= Fantasy football (Australian rules) =

Type of fantasy sport

A screenshot of a team in the Footytips competition.

In fantasy football, a type of fantasy sport, players assemble and manage virtual teams of real Australian rules footballers. Teams score points based on their footballers' performance in real-world matches. Players compete against all other participants in a fantasy football competition, but may also form smaller leagues, often with friends or co-workers. Most fantasy football competitions use players from the Australian Football League (AFL), although several competitions based on the AFL Women's (AFLW) have emerged.

Fantasy football competitions based on a salary cap are the most popular.

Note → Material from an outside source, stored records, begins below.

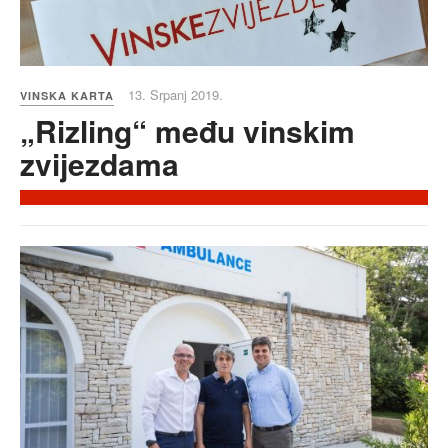
13. Srpanj 2019.
VINSKA KARTA
„Rizling“ među vinskim
zvijezdama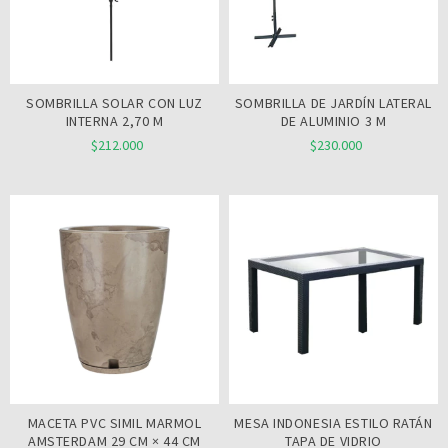
SOMBRILLA SOLAR CON LUZ
SOMBRILLA DE JARDÍN LATERAL
INTERNA 2,70 M
DE ALUMINIO 3 M
$212.000
$230.000
MACETA PVC SIMIL MARMOL
MESA INDONESIA ESTILO RATÁN
AMSTERDAM 29 CM × 44 CM
TAPA DE VIDRIO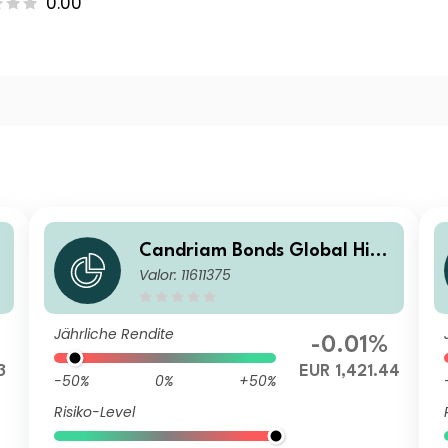
0.00
h
Candriam Bonds Global High
Valor: 11611375
Yield Class V EUR Dis
Jährliche Rendite
-0.01%
3
EUR 1,421.44
-50%
0%
+50%
Risiko-Level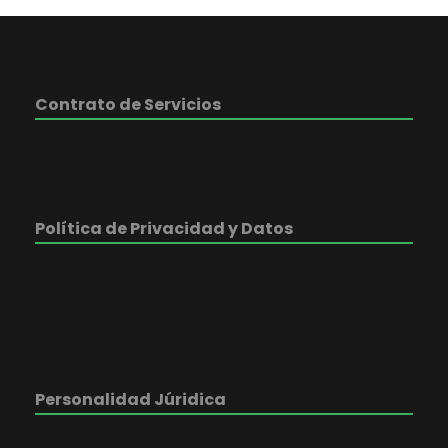
Contrato de Servicios
Política de Privacidad y Datos
Personalidad Júridica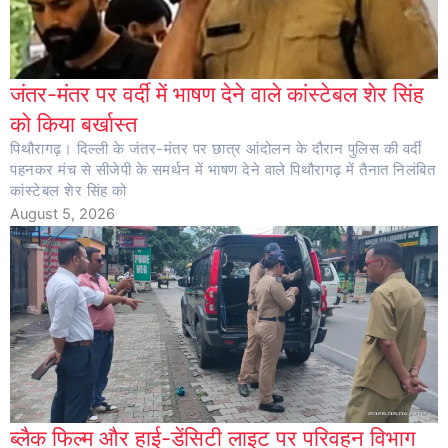
जंतर-मंतर पर वर्दी में भाषण देने वाले कांस्टेबल शेर सिंह
को किया बर्खास्त
पिथौरागढ़। दिल्ली के जंतर-मंतर पर छात्र आंदोलन के दौरान पुलिस की वर्दी
पहनकर मंच से सीजेपी के समर्थन में भाषण देने वाले पिथौरागढ़ में तैनात निलंबित
कांस्टेबल शेर सिंह को
August 5, 2026
ब्लैक फिल्म और हाई-डेंसिटी लाइट पर परिवहन विभाग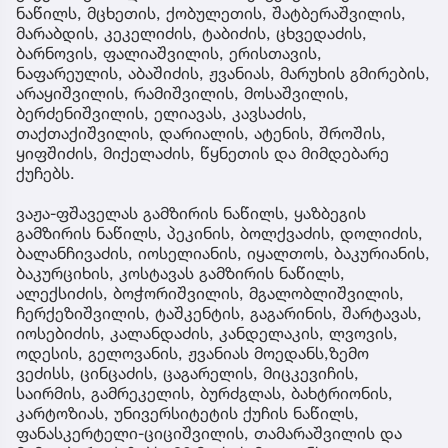
ნაწილს, მცხეთის, ქობულეთის, შატბერაშვილის,
მარაბდის, კეკელიძის, ტაბიძის, ცხვედაძის,
ბარნოვის, ფალიაშვილის, ერისთავის,
ნაფარეულის, აბაშიძის, ჟვანიას, მარუხის გმირების,
არაყიშვილის, რამიშვილის, მოსაშვილის,
ბერძენიშვილის, ელიავას, კავსაძის,
თაქთაქიშვილის, დარიალის, ატენის, შროშის,
ყიფშიძის, მიქელაძის, წყნეთის და მიმდებარე
ქუჩებს.
ვაჟა-ფშაველას გამზირის ნაწილს, ყაზბეგის
გამზირის ნაწილს, პეკინის, ბოლქვაძის, დოლიძის,
ბალანჩივაძის, იოსელიანის, იყალთოს, ბაკურიანის,
ბაკურციხის, კოსტავას გამზირის ნაწილს,
ალექსიძის, ბოჭორიშვილის, მგალობლიშვილის,
ჩერქეზიშვილის, ტაშკენტის, გაგარინის, შარტავას,
იოსებიძის, კალანდაძის, კანდელაკის, ლვოვის,
ოდესის, გელოვანის, ჟვანიას მოედანს,ზემო
ვეძისს, ცინცაძის, ცაგარელის, მიცკევიჩის,
საირმის, გამრეკელის, ბურძგლას, ბახტრიონის,
კარტოზიას, უნივერსიტეტის ქუჩის ნაწილს,
ფანასკერტელი-ციციშვილის, თამარაშვილის და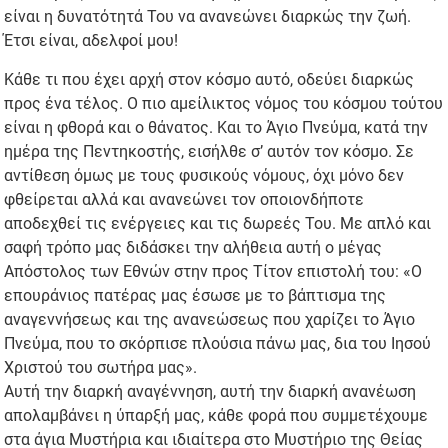
είναι η δυνατότητά Του να ανανεώνει διαρκώς την ζωή.
Έτσι είναι, αδελφοί μου!
Κάθε τι που έχει αρχή στον κόσμο αυτό, οδεύει διαρκώς
προς ένα τέλος. Ο πιο αμείλικτος νόμος του κόσμου τούτου
είναι η φθορά και ο θάνατος. Και το Άγιο Πνεύμα, κατά την
ημέρα της Πεντηκοστής, εισήλθε σ’ αυτόν τον κόσμο. Σε
αντίθεση όμως με τους φυσικούς νόμους, όχι μόνο δεν
φθείρεται αλλά και ανανεώνει τον οποιονδήποτε
αποδεχθεί τις ενέργειες και τις δωρεές Του. Με απλό και
σαφή τρόπο μας διδάσκει την αλήθεια αυτή ο μέγας
Απόστολος των Εθνών στην προς Τίτον επιστολή του: «Ο
επουράνιος πατέρας μας έσωσε με το βάπτισμα της
αναγεννήσεως και της ανανεώσεως που χαρίζει το Άγιο
Πνεύμα, που το σκόρπισε πλούσια πάνω μας, δια του Ιησού
Χριστού του σωτήρα μας».
Αυτή την διαρκή αναγέννηση, αυτή την διαρκή ανανέωση
απολαμβάνει η ύπαρξή μας, κάθε φορά που συμμετέχουμε
στα άγια Μυστήρια και ιδιαίτερα στο Μυστήριο της Θείας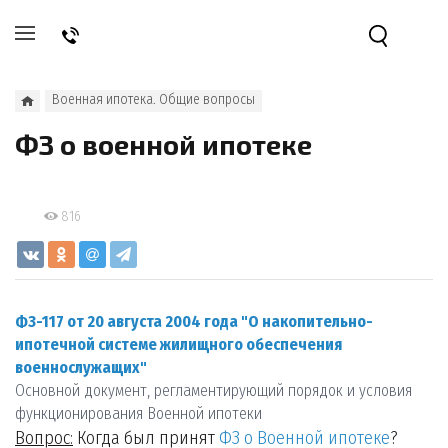
Военная ипотека. Общие вопросы
ФЗ о военной ипотеке
816
ФЗ-117 от 20 августа 2004 года "О накопительно-
ипотечной системе жилищного обеспечения
военнослужащих"
Основной документ, регламентирующий порядок и условия
функционирования Военной ипотеки
Вопрос:
Когда был принят
ФЗ о Военной ипотеке
?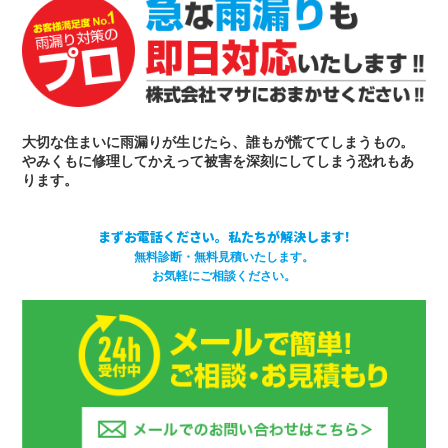
大切な住まいに雨漏りが生じたら、誰もが慌ててしまうもの。
やみくもに修理してかえって被害を深刻にしてしまう恐れもあ
ります。
まずお電話ください。私たちが解決します!
無料診断・無料見積いたします。
お気軽にご相談ください。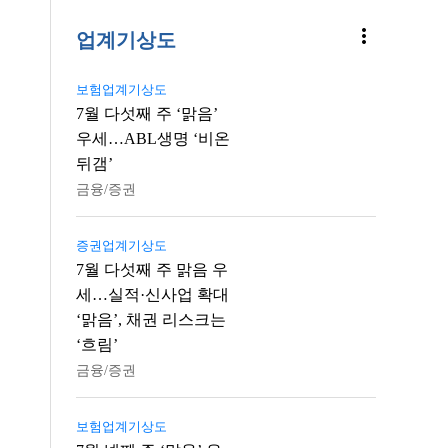
more_vert
업계기상도
보험업계기상도
7월 다섯째 주 ‘맑음’
우세…ABL생명 ‘비온
뒤갬’
금융/증권
증권업계기상도
7월 다섯째 주 맑음 우
세…실적·신사업 확대
‘맑음’, 채권 리스크는
‘흐림’
금융/증권
보험업계기상도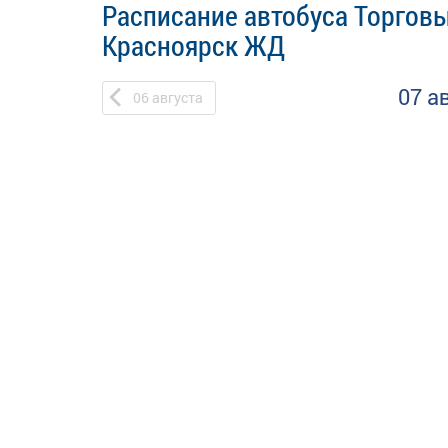
Расписание автобуса Торговы
Красноярск ЖД
07 а
06
августа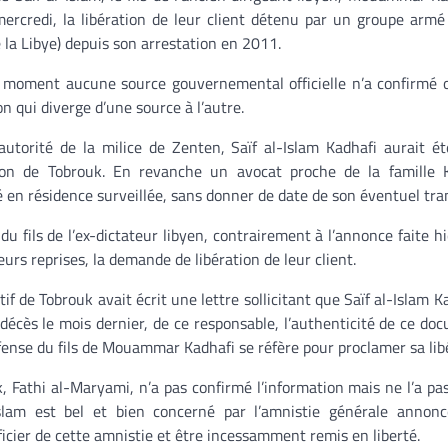
ercredi, la libération de leur client détenu par un groupe arm
 la Libye) depuis son arrestation en 2011.
e moment aucune source gouvernemental officielle n’a confirmé 
on qui diverge d’une source à l’autre.
autorité de la milice de Zenten, Saïf al-Islam Kadhafi aurait é
tion de Tobrouk. En revanche un avocat proche de la famille K
cé en résidence surveillée, sans donner de date de son éventuel tra
du fils de l’ex-dictateur libyen, contrairement à l’annonce faite h
eurs reprises, la demande de libération de leur client.
tif de Tobrouk avait écrit une lettre sollicitant que Saïf al-Islam K
 décès le mois dernier, de ce responsable, l’authenticité de ce do
éfense du fils de Mouammar Kadhafi se réfère pour proclamer sa lib
, Fathi al-Maryami, n’a pas confirmé l’information mais ne l’a pa
-Islam est bel et bien concerné par l’amnistie générale annon
icier de cette amnistie et être incessamment remis en liberté.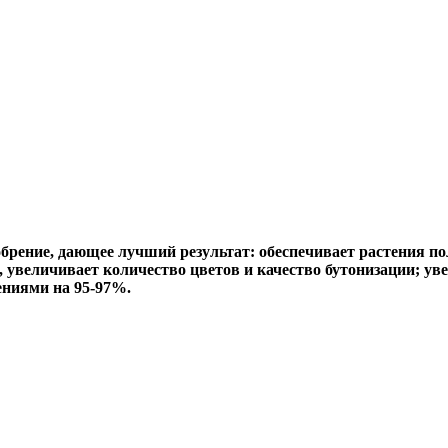
обрение, дающее лучший результат: обеспечивает растения 
, увеличивает количество цветов и качество бутонизации; ув
ениями на 95-97%.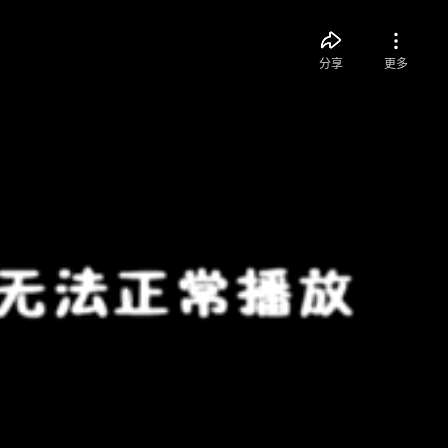
分享
更多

Under this format, the competition's administrators price every footballer based on their estimated scoring potential. Players receive a limited amount of virtual currency to spend on footballers for their squad. During the season, footballers' prices rise, fall or stagnate, depending on their weekly performances. Every round, players may opt to trade a limited number of footballers to improve their teams, subject to the salary cap. In another common format, players instead select footballers for their teams through a virtual draft. Unlike under the salary-cap format, no two players in a league may own the same footballer. Daily fantasy football, an emerging type, sees players assemble teams for a single game or single week rather than an entire season. In this format, players generally pay a fee to participate.

For season-long formats, the two major fantasy football competitions are AFL SuperCoach, operated by News Corp Australia, and AFL Fantasy, operated by the AFL itself. Draftstars and Moneyball are notable competitions in daily fantasy football.